日本の月見の作法は、上がった月を観賞するというのではなく、月の出前から月を待つこと、という風に考えられると思ってきました。実際、月に出のダイナミックスさを体験すると月見の醍醐味が堪能できますが、それ以上に、月を待つことの精神性といったものが日本文化には濃厚に感じられるのです。

「月待ち」という言葉に、その精神性が宿っています。二十三夜とか二十六夜とかは夜遅く出る月ですから、よほど心に響く誘引がなければ、わざわざ待って月を拝む風習など考えられも知れません。しかもこの風習は、津々浦々、日本列島の庶民がかつて営々として営んでいたものなのです。

山梨県に二十六夜山が二つあり、そのうちの一つは調べるために登って『新版 人は月に生かされている』に報告を載せましたが、静岡賀茂郡南伊豆町にも同名の山があることは以前から知っていて気になっていました。5月の連休に登ろうということで〈月〉の会の方々に提起していましたが、下見に調べに行くと地元の方も放棄した山になっていて、登山道も崩れていて、登山は無理と判断せざるを得なかったのが直前の状況でした。

登山開始
枝を払いながら登り始める

手水鉢?
ちょうど半分程登った所。手水鉢?

道なき斜面
ひたすら道なき斜面を這い登る

(各写真はクリックすると拡大
 します。以下、このページ同)


事情が変わったのは、この山について相談していた、月暦を使ってくださっている松崎町の方がご夫婦で下見登山してくださり(土地の人がかつて利用していたルートとは別でした)、案内を買って出てくれたことでした。このご好意がなければ不可能な計画で、月暦のご縁が誠にありがたく、お蔭で私たちの一念が通じて計画が実現の運びとなりました。

わずか310メートル強の山ですが、中途からは道もなく、藪漕(やぶこ)ぎ状態の登頂、下山で、挑戦した方々はハラハラどきどきの体験だったと思います。頂上にたどり着いたとき、私たちの苦労が報われました。広々とした石造りの人工物が現存していたのです。月の出る東側に向かって祭壇のようになって平たくされたその石造りは、供え物をするためか、東側が高くなっていて、20人ぐらいが茣蓙(ござ)でも敷いて座り、集会しつつ月を待てそうな空間となっていました。

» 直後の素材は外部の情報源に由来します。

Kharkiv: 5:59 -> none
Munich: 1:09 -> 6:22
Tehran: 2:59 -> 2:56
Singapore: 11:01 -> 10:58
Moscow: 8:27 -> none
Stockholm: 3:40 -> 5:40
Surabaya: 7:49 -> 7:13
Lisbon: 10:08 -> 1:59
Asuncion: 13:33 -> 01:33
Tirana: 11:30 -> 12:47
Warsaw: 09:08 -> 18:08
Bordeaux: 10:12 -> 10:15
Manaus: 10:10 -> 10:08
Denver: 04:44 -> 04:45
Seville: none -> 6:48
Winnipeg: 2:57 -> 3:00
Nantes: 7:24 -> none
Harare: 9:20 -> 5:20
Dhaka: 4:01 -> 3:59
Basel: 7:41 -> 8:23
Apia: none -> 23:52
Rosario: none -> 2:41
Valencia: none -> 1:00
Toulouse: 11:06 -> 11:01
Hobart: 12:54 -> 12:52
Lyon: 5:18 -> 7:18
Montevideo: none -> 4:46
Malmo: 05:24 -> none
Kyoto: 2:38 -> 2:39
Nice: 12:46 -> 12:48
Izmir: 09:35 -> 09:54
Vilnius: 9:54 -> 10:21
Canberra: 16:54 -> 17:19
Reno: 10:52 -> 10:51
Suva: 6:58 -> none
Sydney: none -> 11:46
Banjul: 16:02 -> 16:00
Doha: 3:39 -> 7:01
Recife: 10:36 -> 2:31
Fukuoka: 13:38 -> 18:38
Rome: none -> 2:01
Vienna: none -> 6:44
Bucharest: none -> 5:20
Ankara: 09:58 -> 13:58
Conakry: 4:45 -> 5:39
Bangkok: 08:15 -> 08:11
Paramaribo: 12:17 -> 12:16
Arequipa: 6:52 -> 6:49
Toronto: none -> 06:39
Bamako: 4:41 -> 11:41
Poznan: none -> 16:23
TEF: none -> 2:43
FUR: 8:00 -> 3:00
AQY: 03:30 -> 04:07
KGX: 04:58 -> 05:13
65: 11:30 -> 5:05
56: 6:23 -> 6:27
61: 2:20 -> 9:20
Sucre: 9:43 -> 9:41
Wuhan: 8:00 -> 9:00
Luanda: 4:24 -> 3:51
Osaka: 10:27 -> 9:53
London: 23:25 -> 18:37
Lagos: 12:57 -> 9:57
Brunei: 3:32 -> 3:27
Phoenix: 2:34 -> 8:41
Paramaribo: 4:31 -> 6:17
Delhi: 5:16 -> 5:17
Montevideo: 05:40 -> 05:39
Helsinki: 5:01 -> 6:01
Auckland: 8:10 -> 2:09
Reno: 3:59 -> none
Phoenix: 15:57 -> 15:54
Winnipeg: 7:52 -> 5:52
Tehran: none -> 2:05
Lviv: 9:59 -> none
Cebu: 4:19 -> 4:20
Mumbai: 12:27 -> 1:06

石造物を囲む木立の間に海や町が望見され、高くなった木を伐って整地すれば、黒潮洗う南伊豆の海陸を眺望する壮大な景観が得られるだろうと想像されました。実際、15年前に山に行ったことがあるという村人(吉田という村で、70代半ばの方)から、三方に海が見え、北には富士の頂が見える立地、という話を聞いていました。


「二十六夜山」の標識
頂上にはまぎれもない「二十六夜山」の標識が


階段状の石造物

祭壇のような階段状の石造物も

二十六夜山の由来を知る村人はいないようです。地元の教育委員会も知識を持ち合わせていません。伝承なく、記録なく、二十六夜という名だけを頼りに山登りに挑戦した私たちですが、石造物を見つけたときは、考古学上の遺跡発見のように興奮したものです。しかし、この「遺跡」が月待ち信仰の場であったことは明らかなのです。明治期までその営みはあったかもしれません。夜中まで人びとが集い(二十六夜の月は夜中に出ます)、暗い中で人びとが過ごし、鋭い形状で月が上がるときにはあたかもそれを神のように迎えたであろう姿を想像すると、現代に生きる私たちには実に途方もない営み、という落差を感じるほかありません。ともあれ、打ち捨てられて省みられなくなっていた山の再発見でした。〈月〉の会らしい冒険だったと、満足しています。今後、山を訪ねる人が出てきて、この山の素晴らしさが再認識されることを願って止みません。


巨石に微かな文字の跡
巨石には微かに何か書かれた跡が残っていた

山陰での活動報告

松江の講演会場
毎年島根の松江で講演の機会がありますが、4月28日には裏千家の研修会に招かれました。茶道では「正月は十一月」という伝えがありますが、この十一月は月暦の十一月のことで、「朔旦(さくたん)冬至」に関わる面白い由来を持っています。説明は長くなるので省きますが、そんなことを話しつつ、茶道について勉強する機会ともなりました。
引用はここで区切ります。